I saw Paranormal Activity alone in the theatre. It was 11am on the Friday it came out in 2009. It was at the ArcLight in Hollywood, and while it wasn’t packed, it was a pretty good crowd for the middle of the workday. People in attendance seemed to be of the “I-went-to-an-early-screening-of-Blair-Witch-Project” persuasion. That particular breed of 30-somethings who had used that line as social currency since 1997.

There was a moment in that film that elicited a reaction from that audience that will go down as one of the most delicious I’ve experienced.

If you haven’t seen it, the film is 97 per cent tension and build-up — and 3 per cent pay-off. Most of the suspense is invested into a locked-off shot from a camera on a tripod in the bedroom of young couple Katie and Micah. There’s a bed, a lamp, a door, two sleeping bodies, a time code in the bottom right, and that’s it. The camera is set up to capture paranormal activity that might occur at night while they sleep. Throughout the film we return to these night set-ups, each designated by the day the evidence was captured. Each night is marked by a minor oddity. An odd creak in the door, odd sleep behaviour by Katie... all explainable shit.

As they evaluated the new findings during the daytime, the audience relaxed — we were safe. But every time they went to bed for the night, and we returned to that bedroom shot, you could feel the dread and anxiety growing in the audience through the shifting in seats.

But by “Day 20” — after over an hour of breath-holding by everyone in that audience — an internal alarm went off in that audience. It was clear, for some primal reason, that this was going to be the night some real messed-up shit happened. The dread was unbearable. The sound the crowd made was one I’ve never heard before or again. At first, it almost resembled an audible eye-roll at the tedium of having to watch this white couple fail at avoiding their own bedroom. But this was not a groan of boredom, it was one of sheer terror and we all knew it. We, the audience, giggled like nervous children together. I admit to basically retracting into my hoodie, pulling the strings taut into a “They killed Kenny” vibe. I call this position “sitting foetal”, in which you’re basically in a locust shell of protection from a film you went to see alone at 11am.

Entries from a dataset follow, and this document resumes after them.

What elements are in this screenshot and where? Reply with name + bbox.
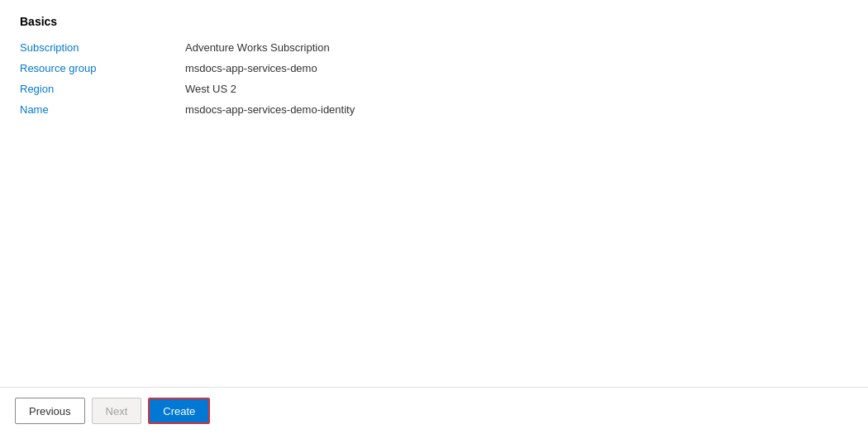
field-value: msdocs-app-services-demo xyxy=(185,62,317,74)
field-value: Adventure Works Subscription xyxy=(185,41,330,54)
field-label: Region xyxy=(20,83,185,95)
field-value: msdocs-app-services-demo-identity xyxy=(185,103,355,116)
field-row: SubscriptionAdventure Works Subscription xyxy=(20,41,848,54)
section-title: Basics xyxy=(20,15,848,28)
field-row: Resource groupmsdocs-app-services-demo xyxy=(20,62,848,74)
footer: Previous Next Create xyxy=(0,387,868,434)
create-button[interactable]: Create xyxy=(148,398,210,424)
field-value: West US 2 xyxy=(185,83,236,95)
main-content: Basics SubscriptionAdventure Works Subsc… xyxy=(0,0,868,387)
field-row: RegionWest US 2 xyxy=(20,83,848,95)
fields-container: SubscriptionAdventure Works Subscription… xyxy=(20,41,848,116)
field-label: Resource group xyxy=(20,62,185,74)
field-row: Namemsdocs-app-services-demo-identity xyxy=(20,103,848,116)
next-button: Next xyxy=(92,398,142,424)
previous-button[interactable]: Previous xyxy=(15,398,85,424)
field-label: Name xyxy=(20,103,185,116)
field-label: Subscription xyxy=(20,41,185,54)
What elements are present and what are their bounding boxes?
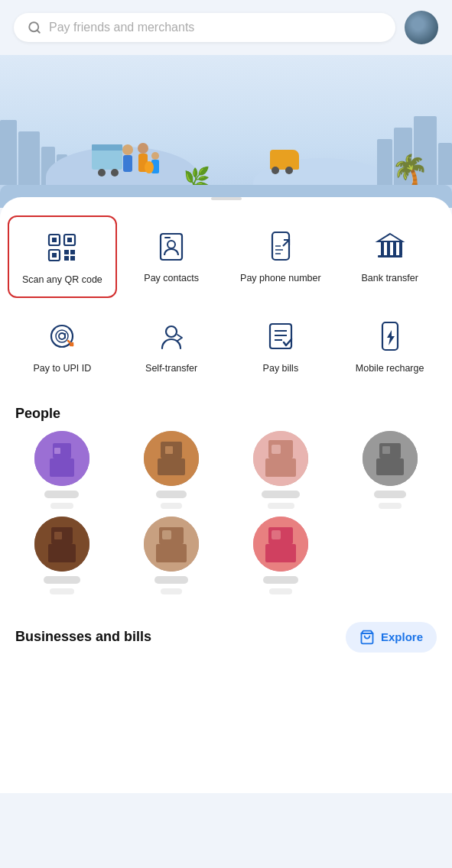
person-sub — [50, 503, 73, 509]
action-self-transfer[interactable]: Self-transfer — [117, 306, 226, 385]
svg-point-8 — [138, 143, 148, 154]
main-card: Scan any QR code Pay contacts — [0, 197, 452, 793]
pay-upi-icon — [42, 316, 82, 356]
svg-rect-7 — [123, 155, 132, 172]
search-placeholder: Pay friends and merchants — [49, 21, 194, 34]
person-name — [262, 491, 300, 498]
action-pay-contacts[interactable]: Pay contacts — [117, 215, 226, 298]
svg-rect-2 — [92, 148, 122, 170]
svg-rect-20 — [70, 250, 75, 254]
pay-bills-label: Pay bills — [263, 362, 299, 374]
svg-rect-36 — [378, 255, 402, 257]
people-illustration — [88, 133, 172, 186]
svg-rect-73 — [272, 530, 281, 539]
svg-rect-56 — [265, 458, 296, 477]
svg-rect-65 — [54, 532, 62, 539]
person-avatar — [144, 517, 199, 572]
svg-rect-22 — [70, 256, 75, 261]
svg-point-39 — [59, 333, 65, 339]
svg-rect-69 — [162, 530, 171, 539]
svg-rect-3 — [92, 144, 122, 151]
scan-qr-icon — [42, 228, 82, 267]
svg-rect-64 — [48, 544, 76, 562]
svg-point-40 — [166, 326, 177, 337]
businesses-bills-title: Businesses and bills — [15, 629, 151, 645]
svg-rect-16 — [67, 238, 72, 242]
action-scan-qr[interactable]: Scan any QR code — [8, 215, 117, 298]
svg-rect-25 — [164, 237, 171, 238]
explore-button[interactable]: Explore — [346, 622, 437, 653]
person-sub — [161, 588, 182, 594]
action-mobile-recharge[interactable]: Mobile recharge — [335, 306, 444, 385]
svg-rect-53 — [165, 446, 173, 454]
mobile-recharge-icon — [370, 316, 410, 356]
people-grid — [0, 431, 452, 594]
person-item[interactable] — [120, 517, 222, 594]
bank-transfer-icon — [370, 226, 410, 266]
person-name — [44, 491, 79, 498]
svg-rect-52 — [158, 458, 185, 475]
svg-rect-72 — [265, 544, 296, 562]
svg-point-38 — [56, 330, 68, 342]
svg-rect-48 — [50, 458, 74, 477]
self-transfer-label: Self-transfer — [145, 362, 197, 374]
header: Pay friends and merchants — [0, 0, 452, 55]
svg-rect-68 — [156, 544, 187, 562]
svg-rect-23 — [161, 234, 182, 260]
person-item[interactable] — [230, 517, 332, 594]
svg-rect-34 — [393, 241, 396, 255]
search-icon — [28, 21, 41, 34]
svg-point-5 — [111, 169, 119, 177]
rickshaw — [270, 150, 299, 170]
svg-rect-19 — [64, 250, 69, 254]
self-transfer-icon — [151, 316, 191, 356]
person-item[interactable] — [11, 431, 112, 509]
person-item[interactable] — [11, 517, 112, 594]
scan-qr-label: Scan any QR code — [22, 274, 102, 286]
palm-icon: 🌴 — [391, 153, 429, 189]
svg-point-10 — [151, 152, 159, 160]
person-avatar — [253, 517, 308, 572]
action-pay-phone[interactable]: Pay phone number — [226, 215, 336, 298]
person-sub — [269, 588, 292, 594]
svg-rect-57 — [272, 445, 281, 454]
person-sub — [50, 588, 74, 594]
person-name — [156, 491, 187, 498]
svg-point-4 — [98, 169, 106, 177]
mobile-recharge-label: Mobile recharge — [356, 362, 424, 374]
svg-point-37 — [51, 326, 73, 347]
action-pay-bills[interactable]: Pay bills — [226, 306, 336, 385]
explore-label[interactable]: Explore — [381, 630, 423, 643]
person-name — [263, 576, 298, 584]
svg-point-12 — [145, 161, 154, 173]
svg-rect-21 — [64, 256, 69, 261]
avatar[interactable] — [405, 11, 438, 44]
drag-handle — [211, 197, 242, 200]
pay-contacts-icon — [151, 226, 191, 266]
svg-line-1 — [37, 30, 39, 32]
svg-point-24 — [167, 241, 175, 248]
person-sub — [161, 503, 182, 509]
svg-marker-31 — [378, 234, 402, 241]
pay-phone-label: Pay phone number — [240, 272, 321, 284]
person-name — [374, 491, 406, 498]
pay-upi-label: Pay to UPI ID — [34, 362, 92, 374]
search-bar[interactable]: Pay friends and merchants — [14, 13, 395, 42]
actions-grid-row2: Pay to UPI ID Self-transfer — [0, 306, 452, 393]
actions-grid-row1: Scan any QR code Pay contacts — [0, 215, 452, 306]
svg-point-6 — [122, 144, 133, 155]
hero-illustration: 🌿 🌴 — [0, 55, 452, 208]
action-bank-transfer[interactable]: Bank transfer — [335, 215, 444, 298]
person-item[interactable] — [120, 431, 222, 509]
svg-line-27 — [283, 240, 289, 246]
person-item[interactable] — [340, 431, 441, 509]
bottom-bar: Businesses and bills Explore — [0, 610, 452, 665]
action-pay-upi[interactable]: Pay to UPI ID — [8, 306, 117, 385]
person-sub — [268, 503, 294, 509]
shopping-bag-icon — [359, 630, 375, 645]
svg-rect-32 — [381, 241, 384, 255]
person-item[interactable] — [230, 431, 332, 509]
people-section-title: People — [0, 394, 452, 431]
person-name — [44, 576, 80, 584]
svg-rect-61 — [382, 446, 390, 454]
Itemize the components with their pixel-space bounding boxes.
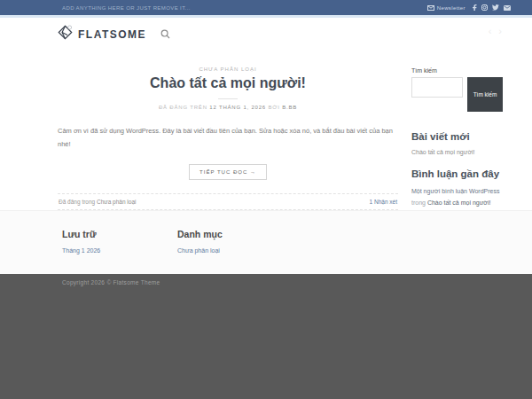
search-widget-label: Tìm kiếm xyxy=(411,67,503,74)
comment-post-link[interactable]: Chào tất cả mọi người! xyxy=(427,200,491,206)
read-more-label: TIẾP TỤC ĐỌC xyxy=(200,169,247,175)
site-header: FLATSOME ‹› xyxy=(0,18,532,51)
recent-post-link[interactable]: Chào tất cả mọi người! xyxy=(411,149,503,155)
footer-widgets: Lưu trữ Tháng 1 2026 Danh mục Chưa phân … xyxy=(0,210,532,274)
archives-widget: Lưu trữ Tháng 1 2026 xyxy=(62,229,177,258)
meta-prefix: ĐÃ ĐĂNG TRÊN xyxy=(159,105,207,110)
post-category-link[interactable]: CHƯA PHÂN LOẠI xyxy=(58,66,398,72)
comments-count-link[interactable]: 1 Nhận xét xyxy=(370,199,397,205)
header-nav-arrows[interactable]: ‹› xyxy=(489,26,509,36)
newsletter-link[interactable]: Newsletter xyxy=(427,5,466,11)
meta-date: 12 THÁNG 1, 2026 xyxy=(209,105,266,110)
posted-in-label: Đã đăng trong xyxy=(59,199,95,205)
post-article: CHƯA PHÂN LOẠI Chào tất cả mọi người! ĐÃ… xyxy=(58,66,398,210)
copyright-text: Copyright 2026 © Flatsome Theme xyxy=(62,279,532,286)
email-icon[interactable] xyxy=(504,5,511,11)
archives-link[interactable]: Tháng 1 2026 xyxy=(62,247,100,254)
topbar-right: Newsletter xyxy=(427,4,511,11)
sidebar-search-button[interactable]: Tìm kiếm xyxy=(467,77,503,112)
search-row: Tìm kiếm xyxy=(411,77,503,112)
search-widget: Tìm kiếm Tìm kiếm xyxy=(411,67,503,112)
sidebar-search-input[interactable] xyxy=(411,77,463,98)
topbar: ADD ANYTHING HERE OR JUST REMOVE IT... N… xyxy=(0,0,532,15)
social-icons xyxy=(472,4,511,11)
topbar-message: ADD ANYTHING HERE OR JUST REMOVE IT... xyxy=(62,5,191,11)
recent-posts-title: Bài viết mới xyxy=(411,131,503,142)
categories-widget: Danh mục Chưa phân loại xyxy=(177,229,293,258)
categories-title: Danh mục xyxy=(177,229,293,239)
meta-by: BỞI xyxy=(268,105,279,110)
newsletter-label: Newsletter xyxy=(437,5,466,11)
title-divider xyxy=(218,98,238,99)
comment-author-link[interactable]: Một người bình luận WordPress xyxy=(411,188,499,194)
recent-comments-title: Bình luận gần đây xyxy=(411,168,503,179)
arrow-right-icon: → xyxy=(250,169,256,175)
next-arrow-icon[interactable]: › xyxy=(498,26,509,36)
post-title-link[interactable]: Chào tất cả mọi người! xyxy=(58,75,398,91)
footer-dark: Copyright 2026 © Flatsome Theme xyxy=(0,274,532,399)
meta-author-link[interactable]: B.BB xyxy=(282,105,297,110)
site-logo[interactable]: FLATSOME xyxy=(58,25,146,43)
recent-comments-widget: Bình luận gần đây Một người bình luận Wo… xyxy=(411,168,503,209)
read-more-wrap: TIẾP TỤC ĐỌC → xyxy=(58,161,398,180)
envelope-icon xyxy=(427,5,434,11)
blog-post-list: CHƯA PHÂN LOẠI Chào tất cả mọi người! ĐÃ… xyxy=(58,66,398,210)
categories-link[interactable]: Chưa phân loại xyxy=(177,247,220,254)
comment-connector: trong xyxy=(411,200,426,206)
post-excerpt: Cảm ơn vì đã sử dụng WordPress. Đây là b… xyxy=(58,125,398,151)
prev-arrow-icon[interactable]: ‹ xyxy=(489,26,499,36)
flatsome-logo-icon xyxy=(58,25,73,43)
recent-posts-widget: Bài viết mới Chào tất cả mọi người! xyxy=(411,131,503,155)
archives-title: Lưu trữ xyxy=(62,229,177,239)
facebook-icon[interactable] xyxy=(472,4,477,11)
page-content: CHƯA PHÂN LOẠI Chào tất cả mọi người! ĐÃ… xyxy=(0,51,532,210)
sidebar: Tìm kiếm Tìm kiếm Bài viết mới Chào tất … xyxy=(411,66,503,210)
logo-text: FLATSOME xyxy=(78,28,146,41)
instagram-icon[interactable] xyxy=(481,4,488,11)
posted-in-category-link[interactable]: Chưa phân loại xyxy=(97,199,136,205)
twitter-icon[interactable] xyxy=(492,4,499,11)
post-footer-meta: Đã đăng trong Chưa phân loại 1 Nhận xét xyxy=(58,193,398,210)
post-meta: ĐÃ ĐĂNG TRÊN 12 THÁNG 1, 2026 BỞI B.BB xyxy=(58,105,398,110)
recent-comment-item: Một người bình luận WordPress trong Chào… xyxy=(411,186,503,209)
read-more-button[interactable]: TIẾP TỤC ĐỌC → xyxy=(189,164,267,180)
posted-in: Đã đăng trong Chưa phân loại xyxy=(59,199,136,205)
search-icon[interactable] xyxy=(160,29,170,39)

When the shit hit the fan, Katie is dragged out of the room screaming. The audience absolutely lost it. Obviously, I missed that part because the lead-up was so intense. But I heard the audience enjoy it.

(And PS: I did watch that part when I came back for the packed show later that night and sorta knew the timing ahead. Still, it was that wave of audible “here we go” tension beforehand that I’ll always remember.)